(Data under study Opens)
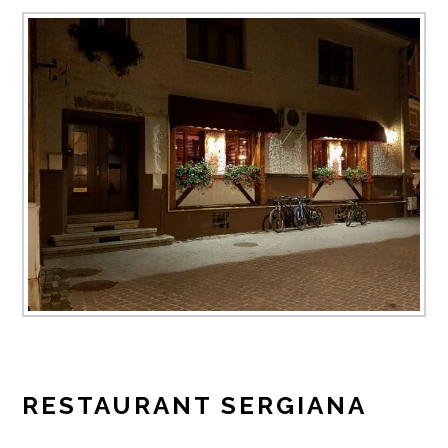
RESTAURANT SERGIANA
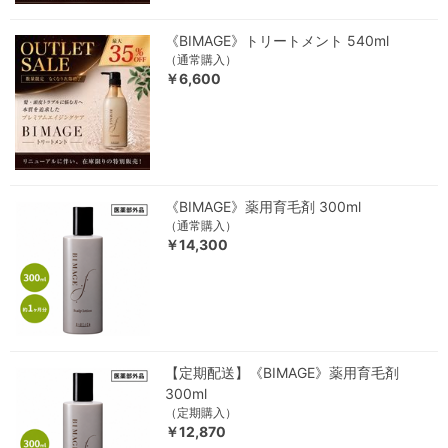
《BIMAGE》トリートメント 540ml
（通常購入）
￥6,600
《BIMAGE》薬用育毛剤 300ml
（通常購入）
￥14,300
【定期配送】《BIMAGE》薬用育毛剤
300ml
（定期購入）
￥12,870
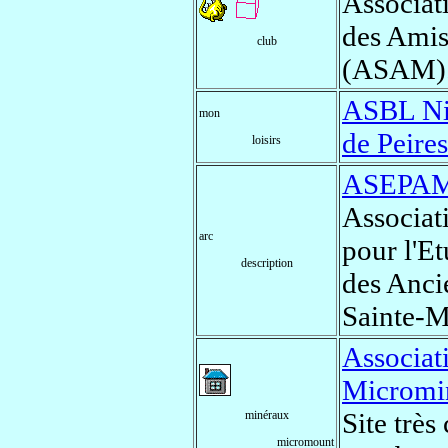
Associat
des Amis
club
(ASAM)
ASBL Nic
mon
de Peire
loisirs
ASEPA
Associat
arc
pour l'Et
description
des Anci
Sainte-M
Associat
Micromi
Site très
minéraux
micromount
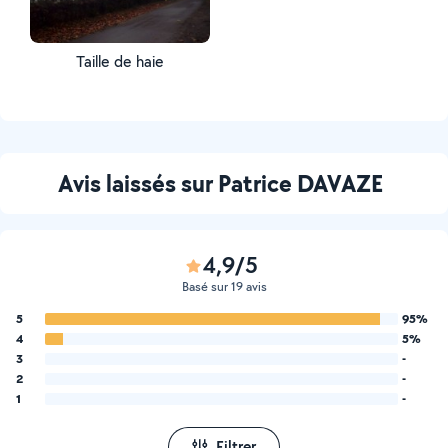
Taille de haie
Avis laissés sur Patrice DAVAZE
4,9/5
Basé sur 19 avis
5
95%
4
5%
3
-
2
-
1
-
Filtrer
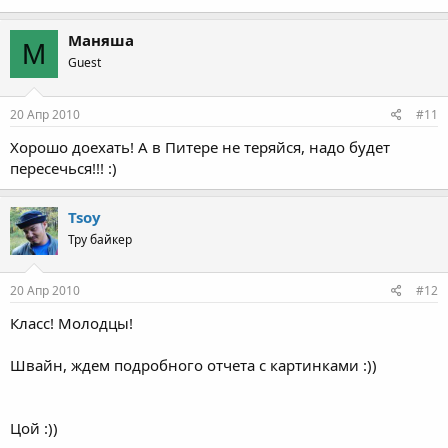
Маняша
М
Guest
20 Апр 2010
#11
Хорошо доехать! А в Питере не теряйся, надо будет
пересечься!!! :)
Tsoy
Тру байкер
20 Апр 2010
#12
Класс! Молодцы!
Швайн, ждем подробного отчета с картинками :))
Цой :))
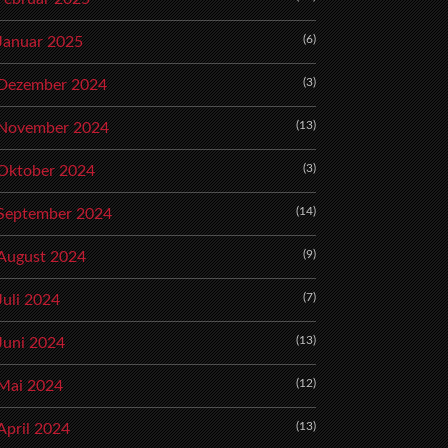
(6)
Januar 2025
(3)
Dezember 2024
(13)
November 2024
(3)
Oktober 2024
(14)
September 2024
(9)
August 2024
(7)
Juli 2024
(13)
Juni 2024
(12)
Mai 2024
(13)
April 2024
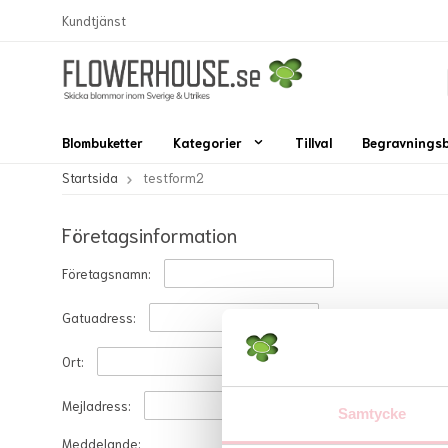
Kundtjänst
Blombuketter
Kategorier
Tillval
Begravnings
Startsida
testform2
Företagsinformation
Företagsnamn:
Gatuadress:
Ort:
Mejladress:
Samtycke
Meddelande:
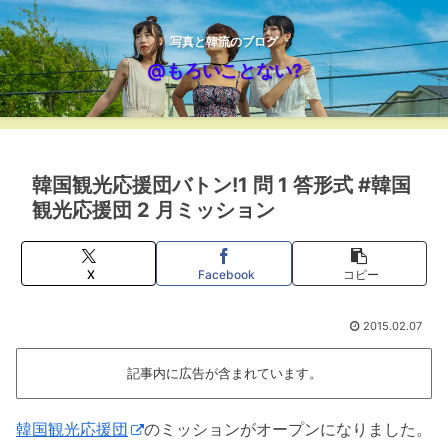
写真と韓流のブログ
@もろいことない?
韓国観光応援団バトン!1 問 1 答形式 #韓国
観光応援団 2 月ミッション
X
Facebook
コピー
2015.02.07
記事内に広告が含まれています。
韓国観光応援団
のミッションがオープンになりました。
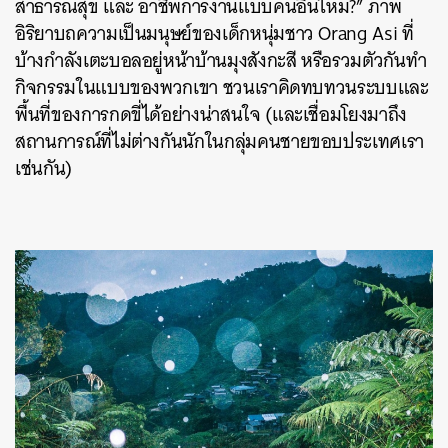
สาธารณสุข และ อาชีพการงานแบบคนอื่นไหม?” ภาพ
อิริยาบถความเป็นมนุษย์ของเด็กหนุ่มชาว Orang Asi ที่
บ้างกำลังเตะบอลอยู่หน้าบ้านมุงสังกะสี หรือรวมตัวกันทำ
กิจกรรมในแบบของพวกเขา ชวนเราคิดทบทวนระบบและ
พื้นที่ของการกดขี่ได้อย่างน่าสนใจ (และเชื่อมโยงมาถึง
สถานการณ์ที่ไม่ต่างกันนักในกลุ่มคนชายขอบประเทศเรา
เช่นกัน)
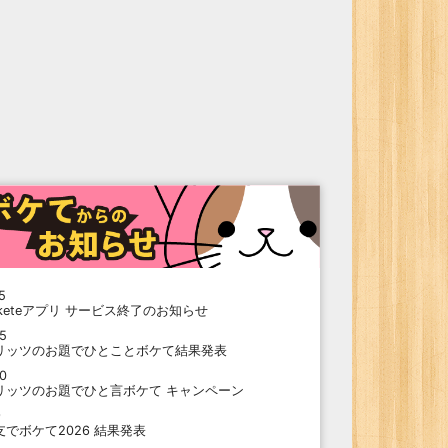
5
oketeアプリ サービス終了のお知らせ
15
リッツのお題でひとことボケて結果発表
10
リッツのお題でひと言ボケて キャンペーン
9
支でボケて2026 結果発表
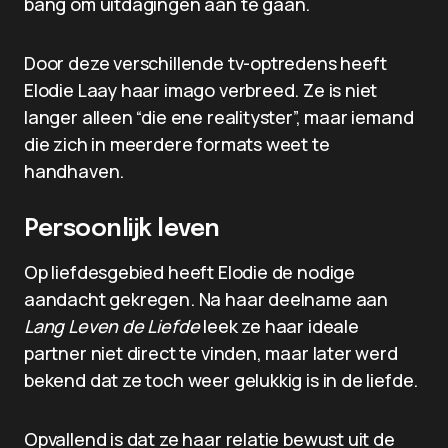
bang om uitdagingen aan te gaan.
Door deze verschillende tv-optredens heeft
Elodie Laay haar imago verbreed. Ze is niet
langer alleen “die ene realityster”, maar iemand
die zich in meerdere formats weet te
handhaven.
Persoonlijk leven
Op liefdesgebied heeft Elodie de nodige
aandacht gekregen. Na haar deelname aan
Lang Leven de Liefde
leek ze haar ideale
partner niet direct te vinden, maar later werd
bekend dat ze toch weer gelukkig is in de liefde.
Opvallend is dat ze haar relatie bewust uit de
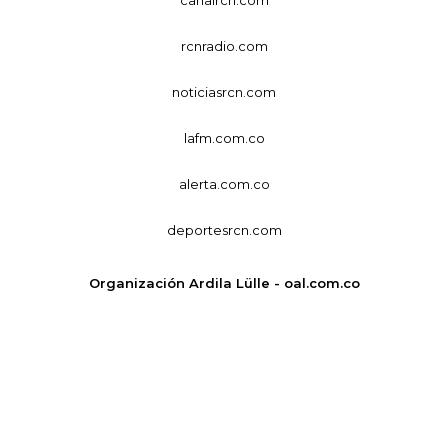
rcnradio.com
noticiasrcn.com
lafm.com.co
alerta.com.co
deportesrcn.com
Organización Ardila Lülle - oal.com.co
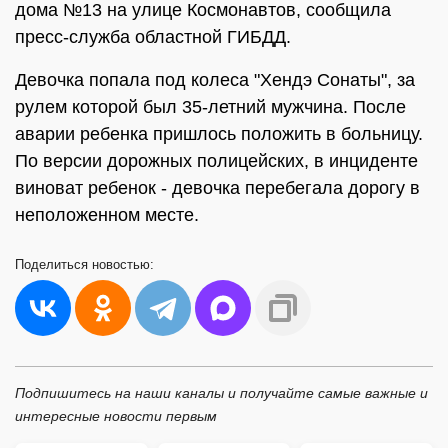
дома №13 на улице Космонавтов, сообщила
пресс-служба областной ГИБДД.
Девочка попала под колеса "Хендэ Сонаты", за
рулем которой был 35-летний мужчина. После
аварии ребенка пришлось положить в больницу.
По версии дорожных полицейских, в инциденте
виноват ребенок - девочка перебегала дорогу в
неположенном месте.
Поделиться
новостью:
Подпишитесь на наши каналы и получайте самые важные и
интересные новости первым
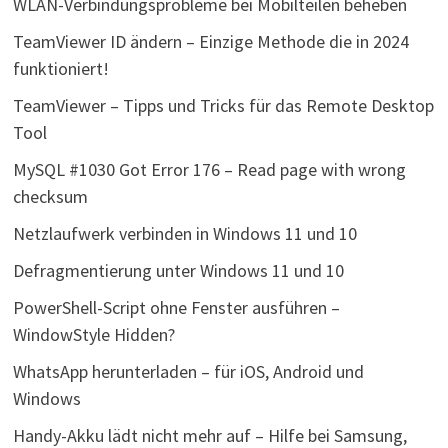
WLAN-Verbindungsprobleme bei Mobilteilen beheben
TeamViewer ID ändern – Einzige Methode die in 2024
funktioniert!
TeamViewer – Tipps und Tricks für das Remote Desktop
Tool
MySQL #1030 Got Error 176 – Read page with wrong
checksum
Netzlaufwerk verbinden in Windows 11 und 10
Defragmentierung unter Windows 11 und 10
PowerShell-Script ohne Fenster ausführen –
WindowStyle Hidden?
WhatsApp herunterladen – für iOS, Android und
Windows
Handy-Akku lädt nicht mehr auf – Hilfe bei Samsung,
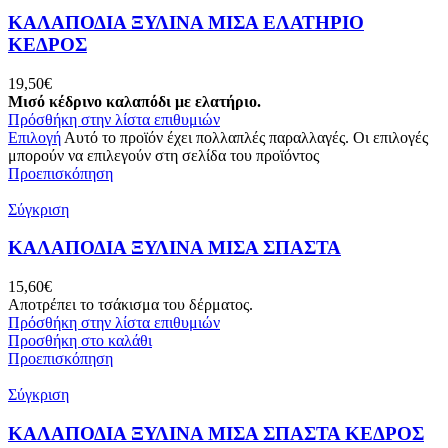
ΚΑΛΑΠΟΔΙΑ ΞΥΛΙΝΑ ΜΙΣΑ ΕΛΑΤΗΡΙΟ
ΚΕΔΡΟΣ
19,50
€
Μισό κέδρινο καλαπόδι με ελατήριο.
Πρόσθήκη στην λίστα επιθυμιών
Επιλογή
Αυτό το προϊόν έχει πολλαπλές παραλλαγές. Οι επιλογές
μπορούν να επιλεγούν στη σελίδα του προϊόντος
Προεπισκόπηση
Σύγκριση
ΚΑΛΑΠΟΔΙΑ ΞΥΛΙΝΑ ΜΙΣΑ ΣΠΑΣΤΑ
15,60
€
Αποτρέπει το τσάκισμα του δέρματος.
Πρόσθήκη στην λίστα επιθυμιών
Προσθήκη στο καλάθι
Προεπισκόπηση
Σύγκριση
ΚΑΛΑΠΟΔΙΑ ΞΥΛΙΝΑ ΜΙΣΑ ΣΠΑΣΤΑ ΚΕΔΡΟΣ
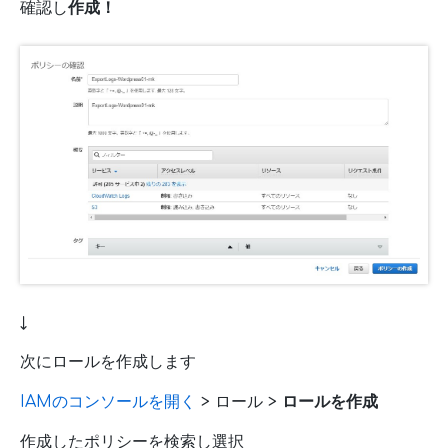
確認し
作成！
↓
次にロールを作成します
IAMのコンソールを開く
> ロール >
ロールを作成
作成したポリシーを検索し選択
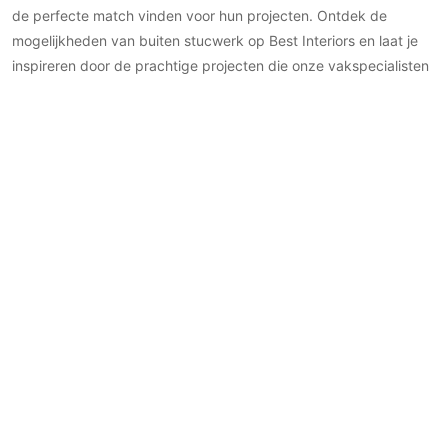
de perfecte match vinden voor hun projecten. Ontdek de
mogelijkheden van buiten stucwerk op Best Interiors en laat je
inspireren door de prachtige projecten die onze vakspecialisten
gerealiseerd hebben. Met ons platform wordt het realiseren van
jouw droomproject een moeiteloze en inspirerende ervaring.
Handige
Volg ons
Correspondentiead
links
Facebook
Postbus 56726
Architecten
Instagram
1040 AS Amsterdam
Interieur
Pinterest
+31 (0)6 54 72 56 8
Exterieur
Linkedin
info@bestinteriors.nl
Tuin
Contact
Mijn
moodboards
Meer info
(Data under study Closes)
- _Assignment_:
Gather up, from the records above, each line where the word "haar" appears.

- _Task solution_:
Elodie Laay haar imago verbreed. Ze is niet
aandacht gekregen. Na haar deelname aan
leek ze haar ideale
Opvallend is dat ze haar relatie bewust uit de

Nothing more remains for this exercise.